# NFL Network.....HD?



## Cowchip (Jan 15, 2006)

I see on dishchannelchart.com the NFL Network is listed as a HD channel yet Dish doesn't list it as such in the HD programming package. Is it indeed an HD channel available to everyone with the standard package subscription (no HD package)?? Plan on going to Dish next month and will be getting the HD package of course, but just wondering what the story is with this.

Thanks.


----------



## John Walsh III (Apr 27, 2002)

NFL Network will air the Redskins-Cowboys game on Thanksgiving 2006. Hopefully this will be in HD.


----------



## Mikey (Oct 26, 2004)

Dish has NFL Network HD, but it's only active Wed/Thur nights, with game of the week highlights, for now. Yes, you need to have the HD Pack to see it. NFL Network SD is available to the AT120 subs, I think.


----------



## garys (Nov 4, 2005)

That has been true during the regular season. During preseason there were several games shown in HD. It may be due to the NFL contract for the regual season. No contract exists for the preseason.


----------



## Stewart Vernon (Jan 7, 2005)

...and with the news that NFL Network is going to carry some regular season games next season, we can hopefully look forward to some regular season HD games on the network as well.


----------



## BFG (Jan 23, 2004)

Mikey said:


> you need to have the HD Pack to see it.


Wrong, you need AT120 or better, folks with just HD pack don't get the programming


----------



## jwt0001 (May 21, 2005)

Unfortunately, the NFL Network has other shows in HD (some of the NFL Films stuff), but Dish only shows the game of the week in high definition...


----------



## Mikey (Oct 26, 2004)

BFG said:


> Wrong, you need AT120 or better, folks with just HD pack don't get the programming


You're right!
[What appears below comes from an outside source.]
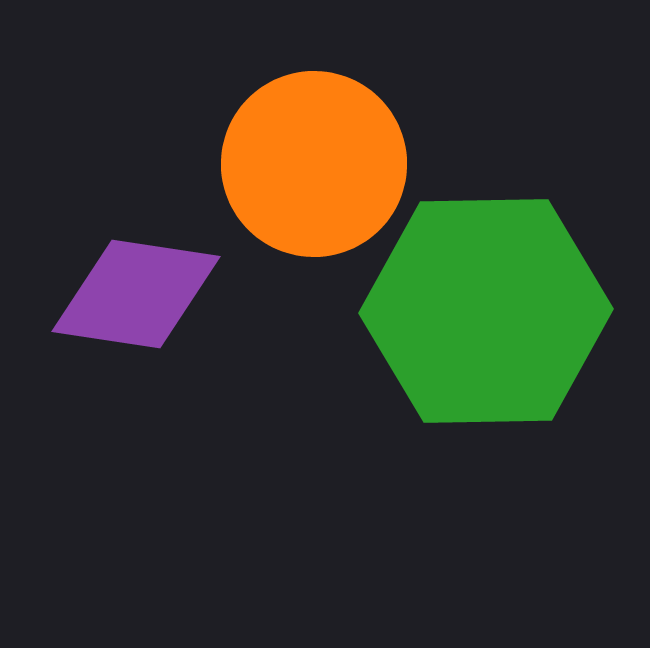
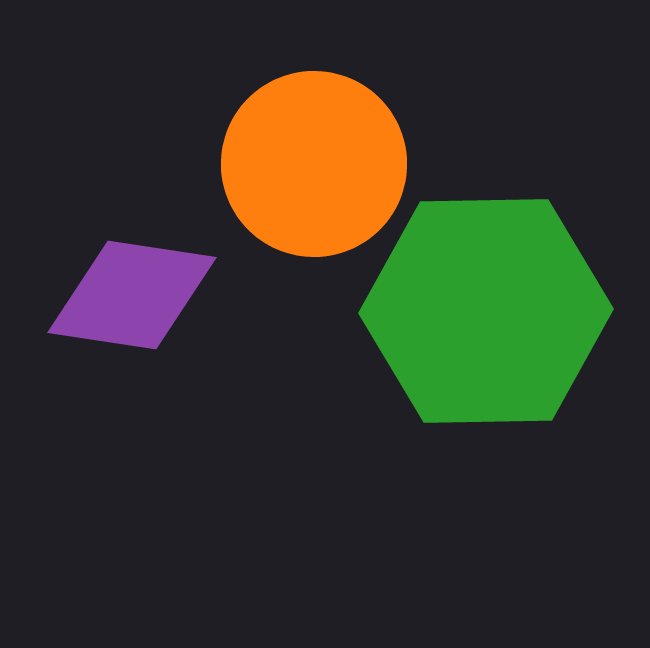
purple diamond: moved 4 px left, 1 px down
I sometimes forget some people just have the HD Pack.


----------



## John Walsh III (Apr 27, 2002)

DTV has the HD feed occasionally on channel 98.


----------



## Trav2003 (Jan 17, 2006)

So thats what the NFL Game of the Week HD thats always blacked out on mine.
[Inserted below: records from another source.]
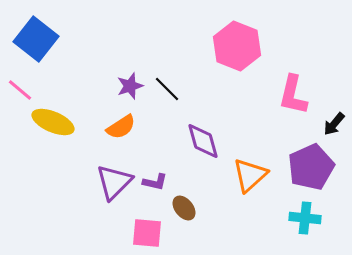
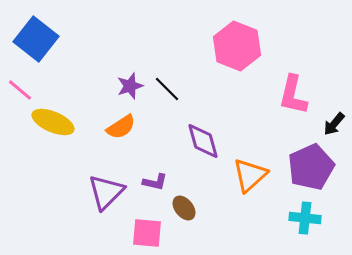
purple triangle: moved 8 px left, 10 px down
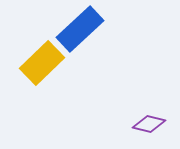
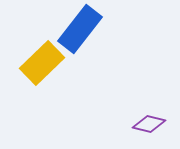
blue rectangle: rotated 9 degrees counterclockwise
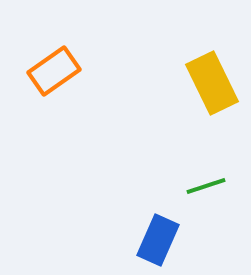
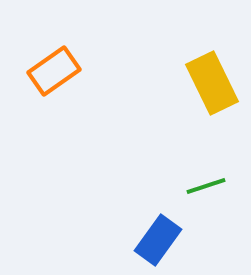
blue rectangle: rotated 12 degrees clockwise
I guess I just have to tune in on Wednesday/Thursday night during the season if I want to watch that in HD.

Had no clue any games would be on it next year, besides the thanksgiving game what else is on tap for that?

Football on ESPN HD is georgeous, and its nice that Monday Night football (I assume) will be in HD on ESPN next year, but it'd be nice to know what else will be on the NFL Network in HD.

Although by that time I hope to have St. Louis locals in HD, so maybe I'll get every football game in HD.


----------



## garys (Nov 4, 2005)

Don't see any list of the eight games.

http://www.nfl.com/nflnetwork/story/9193472


----------



## Stewart Vernon (Jan 7, 2005)

Trav2003 said:


> Football on ESPN HD is georgeous, and its nice that Monday Night football (I assume) will be in HD on ESPN next year, but it'd be nice to know what else will be on the NFL Network in HD.


Monday Night football has been in HD on ABC for several years now... The only difference next year is that it will be on ESPN instead of ABC.


----------



## Trav2003 (Jan 17, 2006)

HDMe said:


> Monday Night football has been in HD on ABC for several years now... The only difference next year is that it will be on ESPN instead of ABC.


Yeah but I don't get my locals (thus ABC) in HD, and can't get it OTA b/c i'm too far from the tower - so to me its been SD the whole season.


----------



## Stewart Vernon (Jan 7, 2005)

Trav2003 said:


> Yeah but I don't get my locals (thus ABC) in HD, and can't get it OTA b/c i'm too far from the tower - so to me its been SD the whole season.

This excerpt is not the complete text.